Demografi politik ini adalah sebagai simulasi praktis bagi pemenangan capres/cawapres, baik mereka yang sudah mengumbar kampanye ataupun mereka yang nantinya akan beradu visi-misi di ajang pemilu raya tahun selanjutnya. Artinya, mereka secara proporsional harus betul-betul memahami peta demokrasi masisir dan dinamika pemenangannya dilihat dari berbagai segi.

Dari segi pendekatan emosional, pemenangan dapat dilakukan dengan memfokuskan diri menguasai hati masisir agar tertarik untuk mendukung dan memilihnya. Sosialisasi pada masa kampanye sangat perlu digalakkan ke setiap sudut elemen masisir secara intens. Kendati demikian, bisa saja strategi yang diaplikasikan dengan mengumbar-ngumbar janji tapi bukan hanya sekedar janji. Sudah barang tentu, karena yang dihadapkannya bukan orang awam melainkan mahasiswa yang sudah jelas mempunyai nilai akademik, apalagi dikaitkan dengan money politic dan isu identitas (isu sara), karena bagaimanapun mereka adalah mahasiwa yang memegang teguh nilai-nilai ke-Islaman dan ke-Azharan. Meski demikian, tidak menutup kemungkinan adanya black campaign dalam pemenangan, seperti menyebarkan hoax untuk menjatuhkan lawan, gerakan manuver yang dikapitalisasi sebagai bahan propaganda dan agitasi untuk melemahkan pihak tertentu. Sangat tidak relevan dengan identitas Masisir, karena hal tersebut merupakan dekadensi moral, baik bagi dirinya maupun masa depan bangsa.

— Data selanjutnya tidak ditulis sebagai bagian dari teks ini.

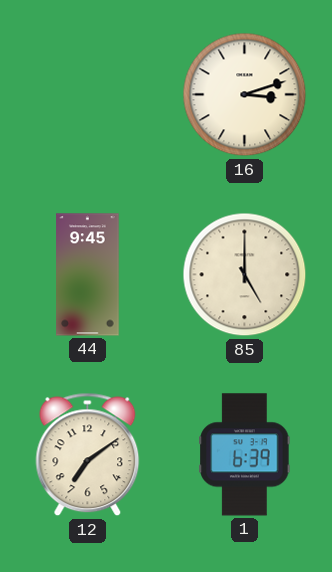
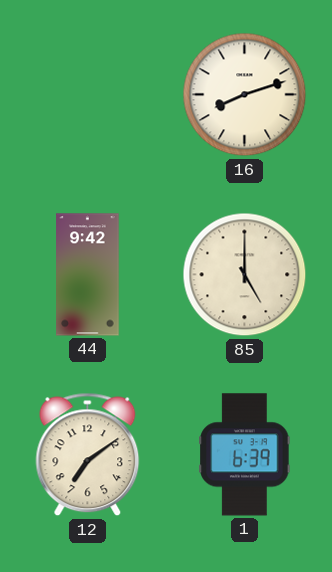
16: 3:12 -> 8:12
44: 9:45 -> 9:42
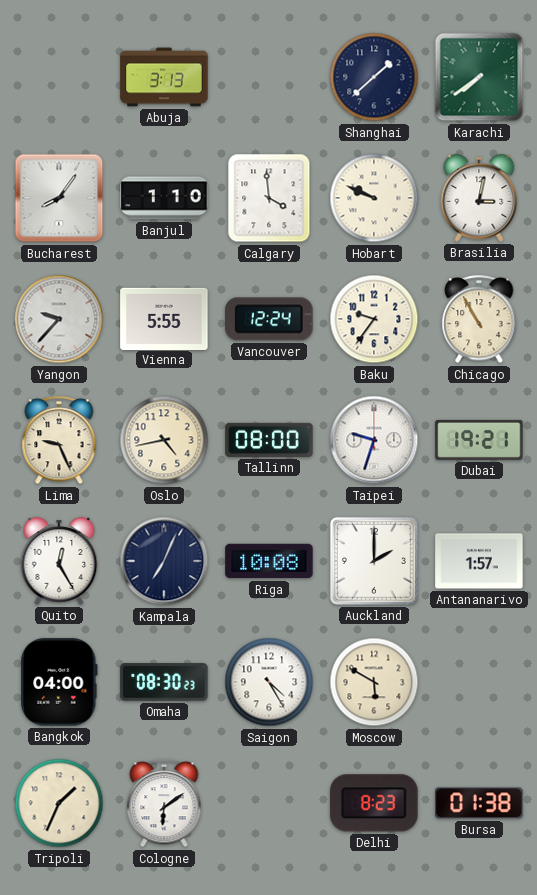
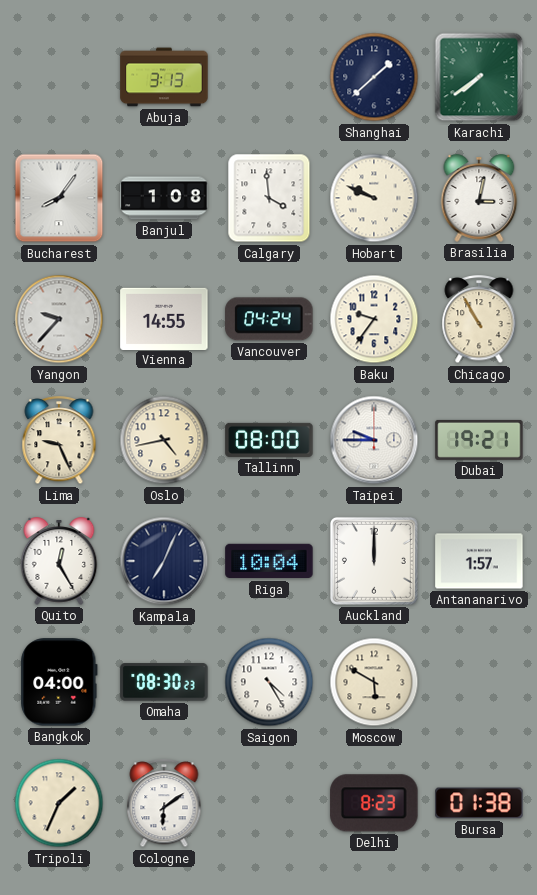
Banjul: 1:10 -> 1:08
Vienna: 5:55 -> 14:55
Vancouver: 12:24 -> 04:24
Taipei: 9:33 -> 9:45
Riga: 10:08 -> 10:04
Auckland: 2:00 -> 12:00
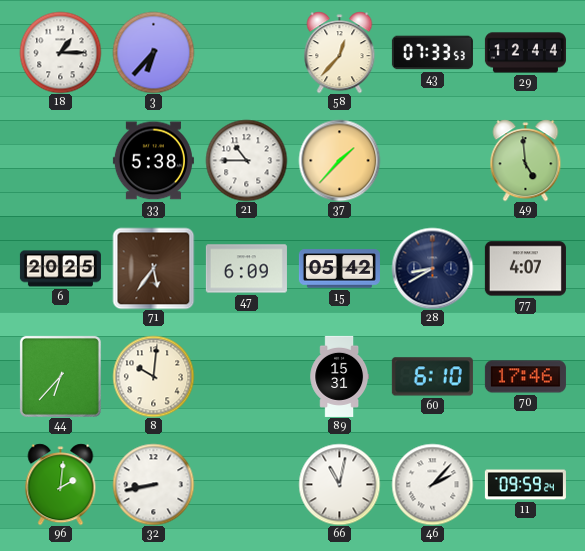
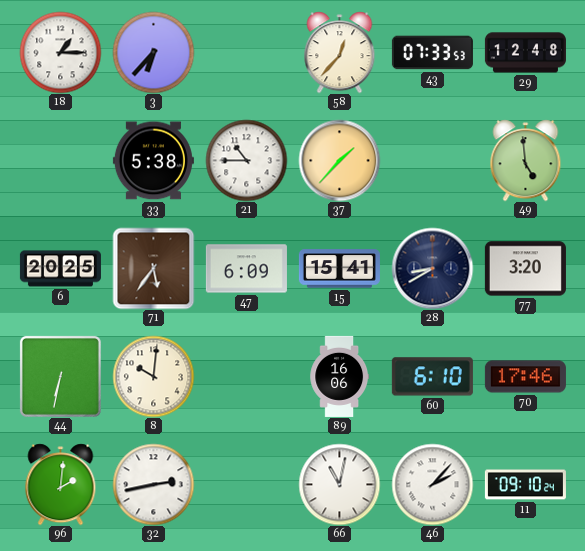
29: 12:44 -> 12:48
15: 05:42 -> 15:41
77: 4:07 -> 3:20
44: 6:37 -> 6:32
89: 15:31 -> 16:06
32: 8:43 -> 2:43
11: 09:59 -> 09:10
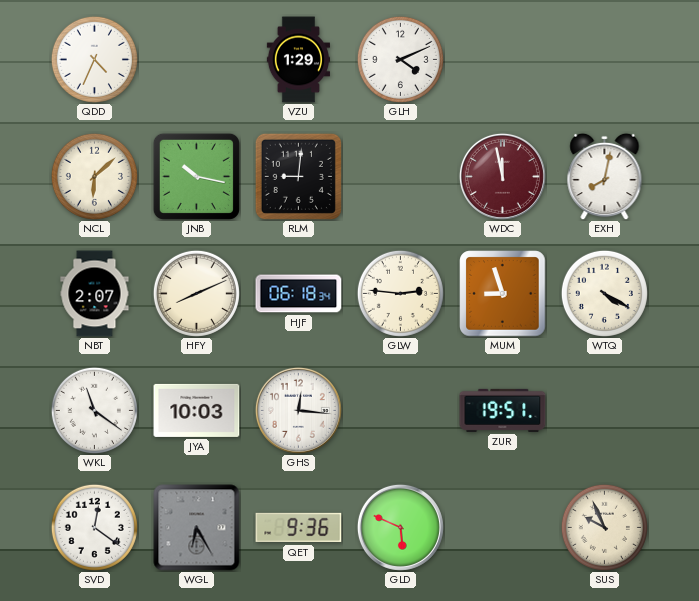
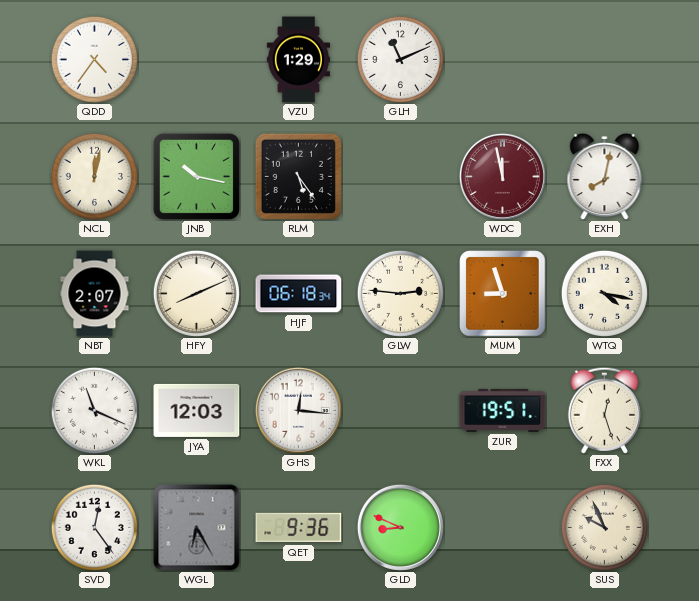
QDD: 4:34 -> 4:36
GLH: 4:11 -> 11:11
NCL: 6:08 -> 12:02
RLM: 9:01 -> 5:24
WTQ: 4:20 -> 4:17
WKL: 11:21 -> 11:19
JYA: 10:03 -> 12:03
FXX: none -> 12:27
SVD: 12:21 -> 12:24
GLD: 5:49 -> 8:49
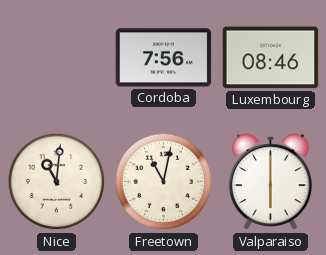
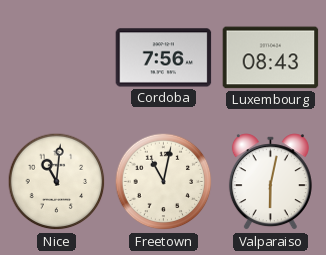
Luxembourg: 08:46 -> 08:43
Valparaiso: 6:00 -> 6:02
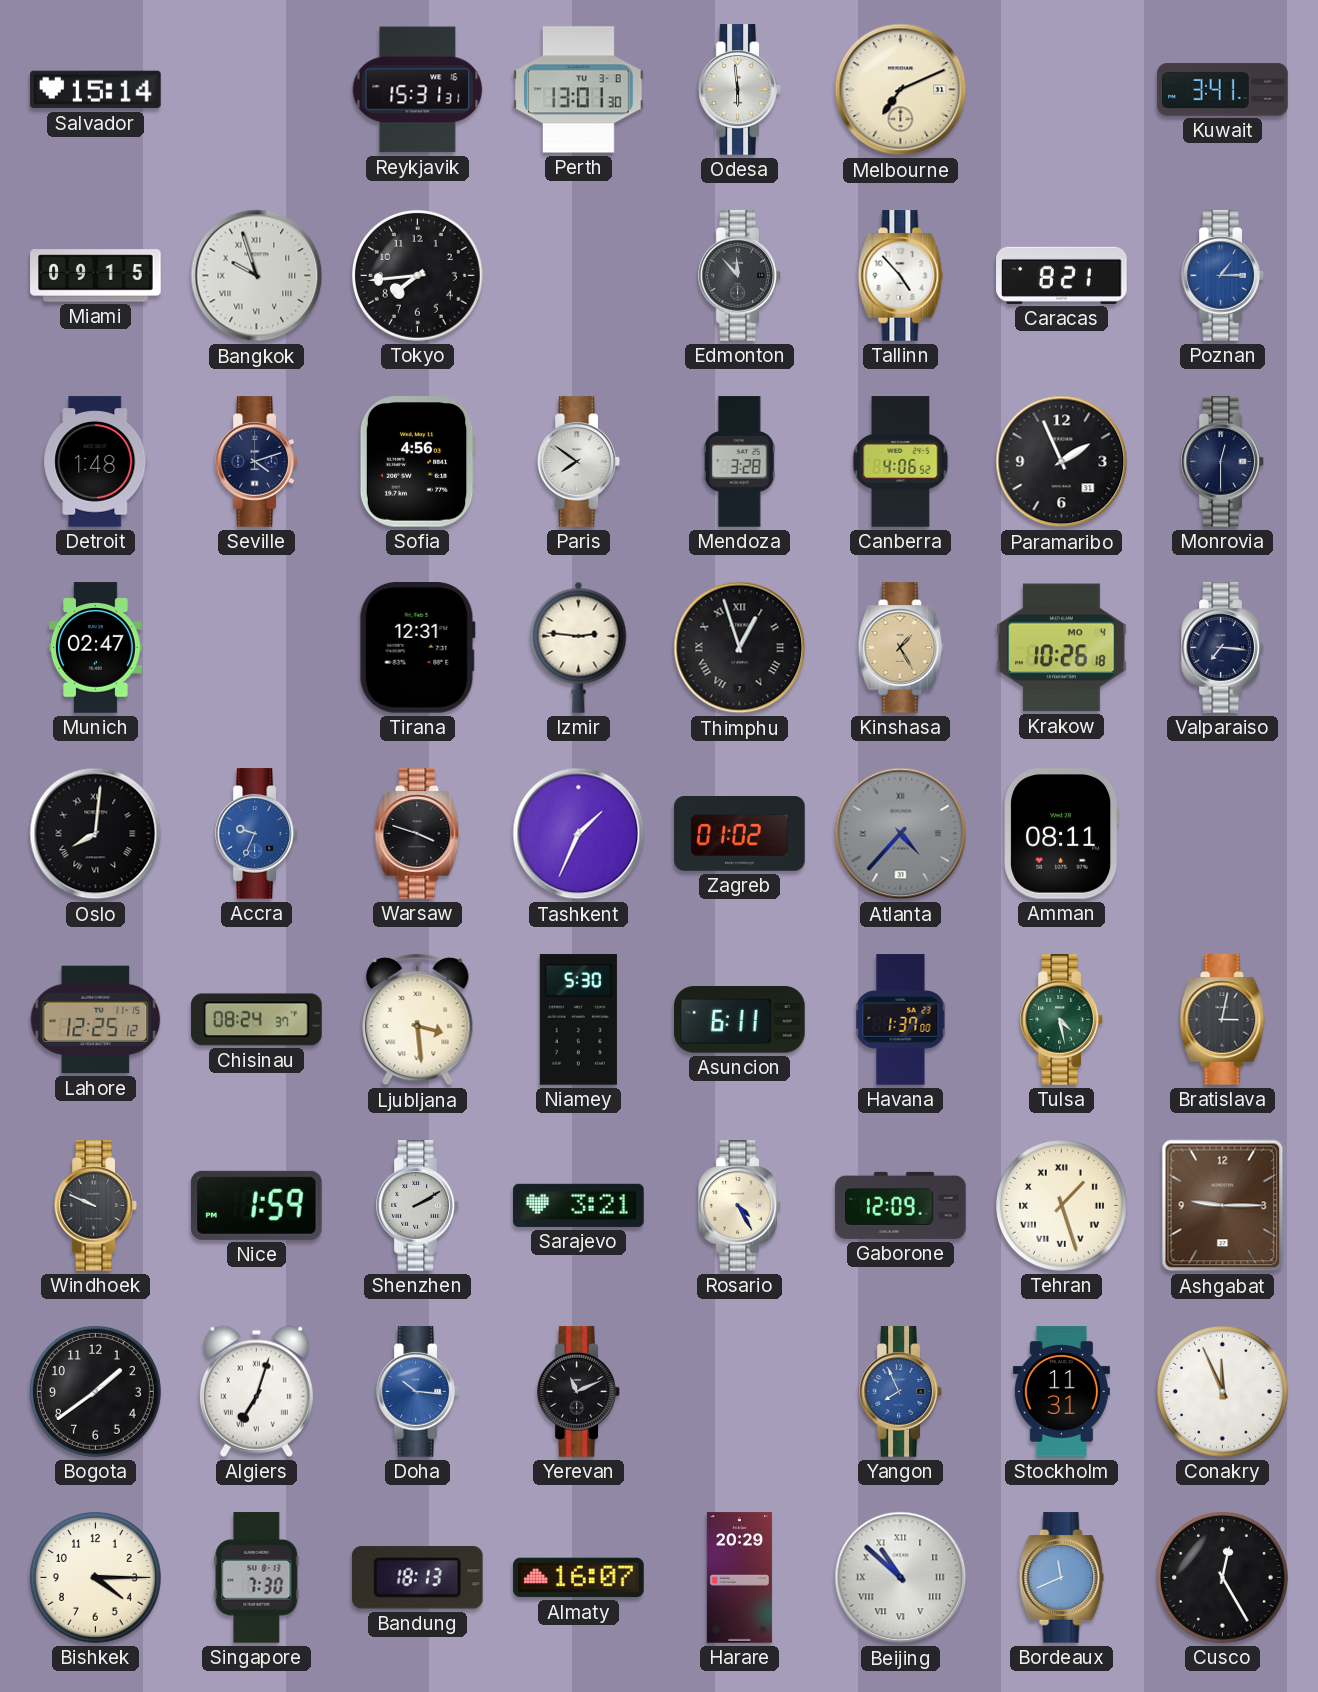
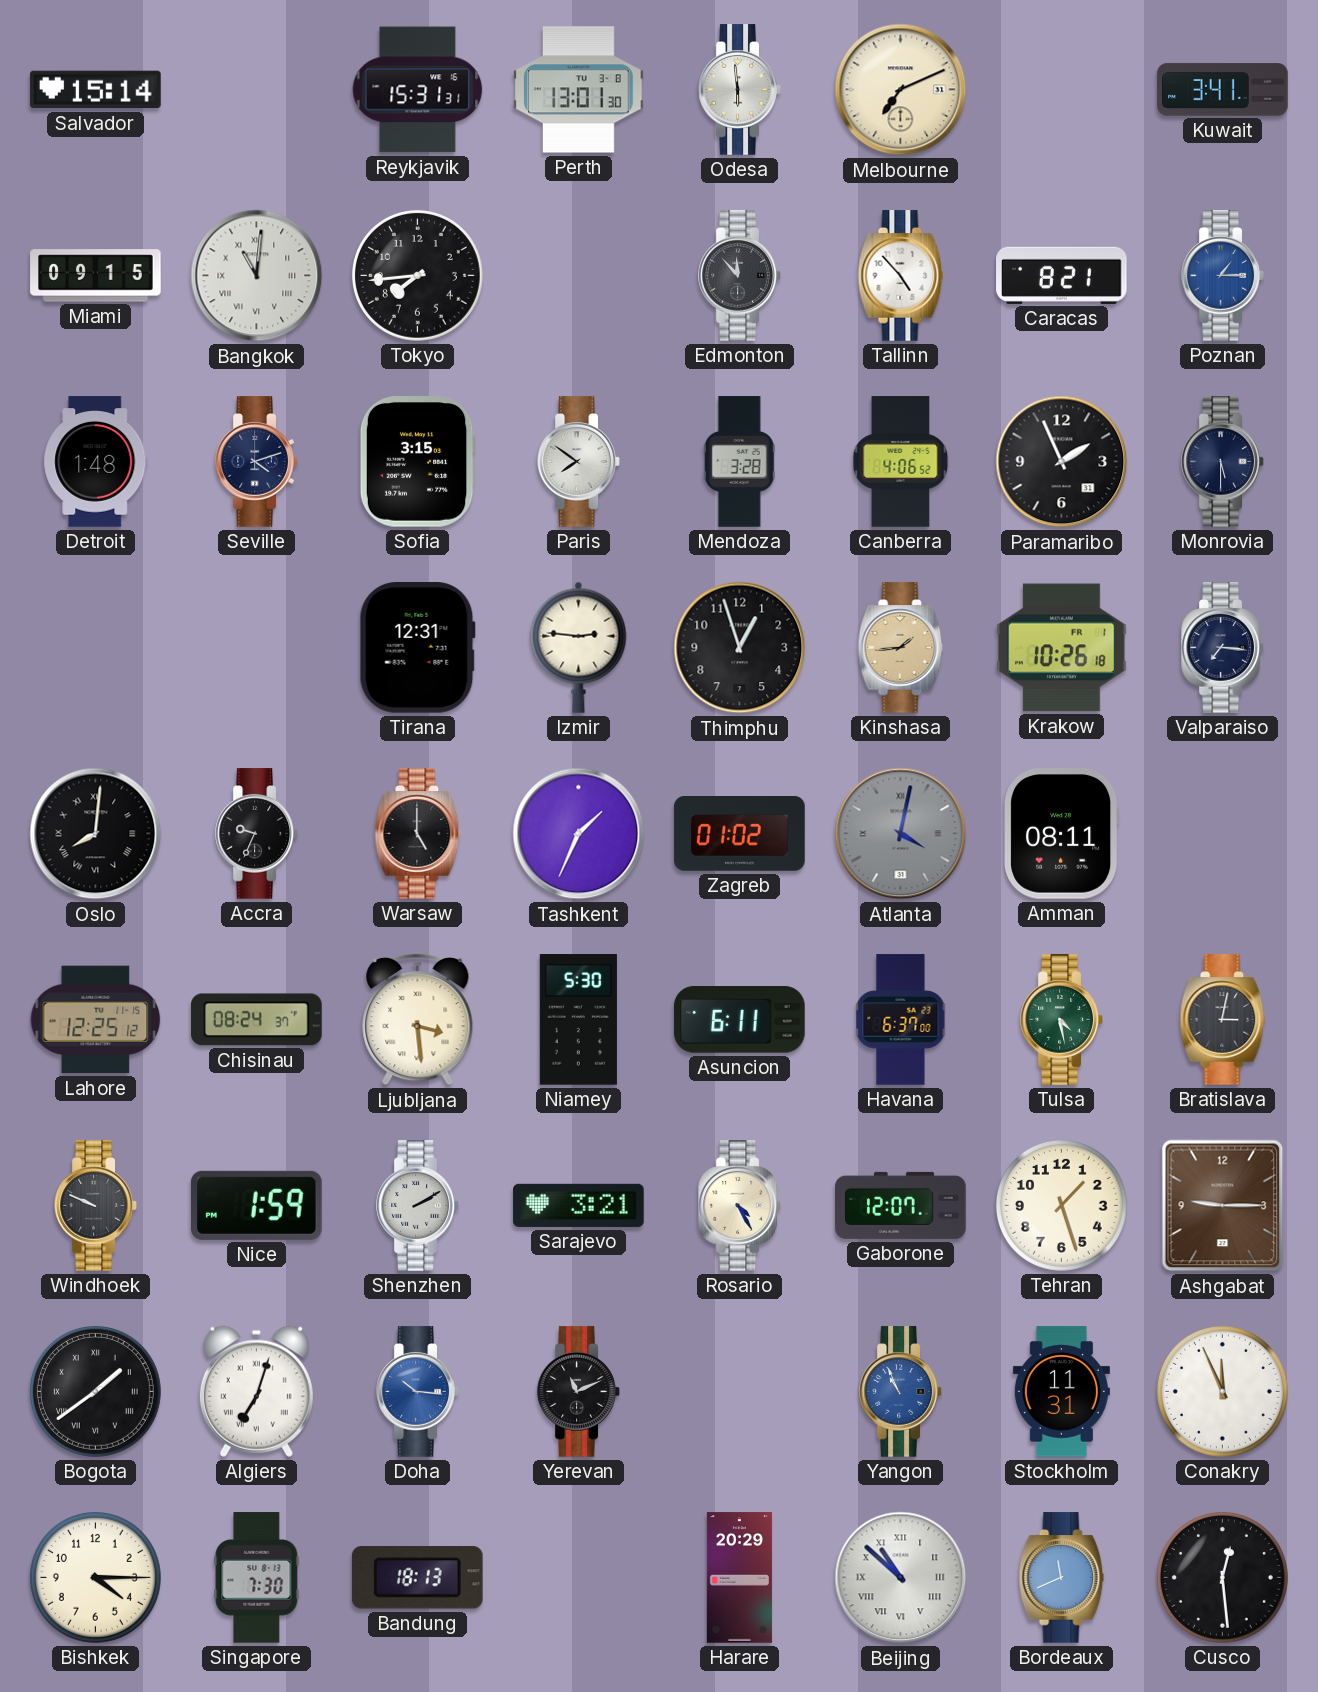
Bangkok: 9:57 -> 11:01
Sofia: 4:56 -> 3:15
Monrovia: 12:30 -> 5:30
Munich: 02:47 -> none
Thimphu numerals: Roman -> Arabic
Kinshasa: 1:25 -> 1:44
Krakow date: MO 4 -> FR 1
Accra dial: blue -> black
Warsaw: 3:48 -> 5:00
Atlanta: 4:37 -> 4:02
Havana: 1:37 -> 6:37
Gaborone: 12:09 -> 12:07
Tehran numerals: Roman -> Arabic
Bogota numerals: Arabic -> Roman
Yangon: 7:56 -> 10:56
Almaty: 16:07 -> none
Cusco: 12:25 -> 12:29
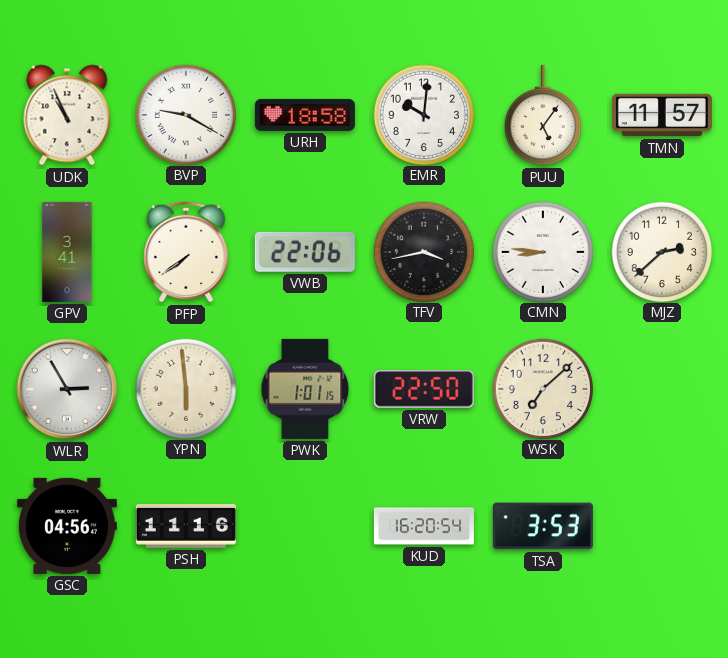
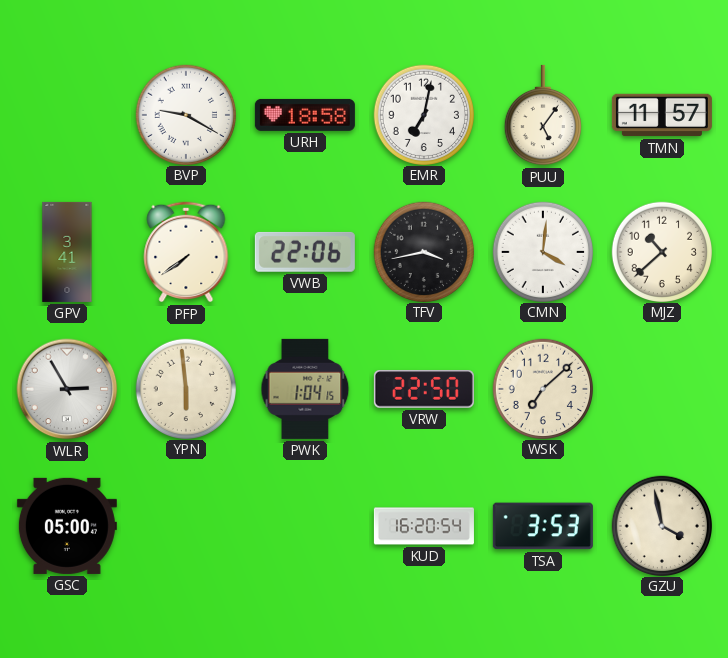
UDK: 10:56 -> none
EMR: 10:01 -> 7:02
CMN: 8:46 -> 4:01
MJZ: 2:38 -> 10:38
PWK: 1:01 -> 1:04
GSC: 04:56 -> 05:00
PSH: 11:16 -> none
GZU: none -> 3:58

Dari segi struktur atau komposisi, polarisasi strategi ini sangat menarik dibidik. Pemberlakuan sistem afirmatif menjadikan koalisi antara capres dan cawapresnya memadukan kultur dan pengalamannya dalam berorganisasi. Semestinya, dukungan penuh datang dari mana dia berasal ­kekeluargaan, almamater­ dan afiliasi­, setelah itu melakukan ekspansi  lebih jauh ke ranah yang lain. Dari sisi kekeluargaan bisa dilihat dari berapa jumlah anggotanya, kekeluargaan yang anggotanya banyak ada kemungkinan besar mengantongi suara besar, ditambah lagi jika piawai menjalin relasi dan sukses berkoalisi dengan kekeluargaan yang lain, bisa dipastikan, ini adalah konsumen politik yang sangat potensial. Begitu juga jumlah anggota almamater, afiliasi atau komunitas lainnya pun secara komprehensif mempengaruhi potensi pemenangan pemilu raya PPMI Mesir. Meskipun tidak bisa dipungkiri, pendekatan mereka hanya ketika masa kampanye saja, bahkan mengaku-ngaku pernah berperan aktif dan berkecimpung di dalamnya. Sikap PCINU Mesir sendiri pada pemilu raya PPMI tahun ini, secara struktural netral dan tidak mengusung paslon tertentu. Bukan berarti apatis, akan tetapi dikembalikan kepada masing-masing individu anggota untuk memilih sesuai pilihan hatinya.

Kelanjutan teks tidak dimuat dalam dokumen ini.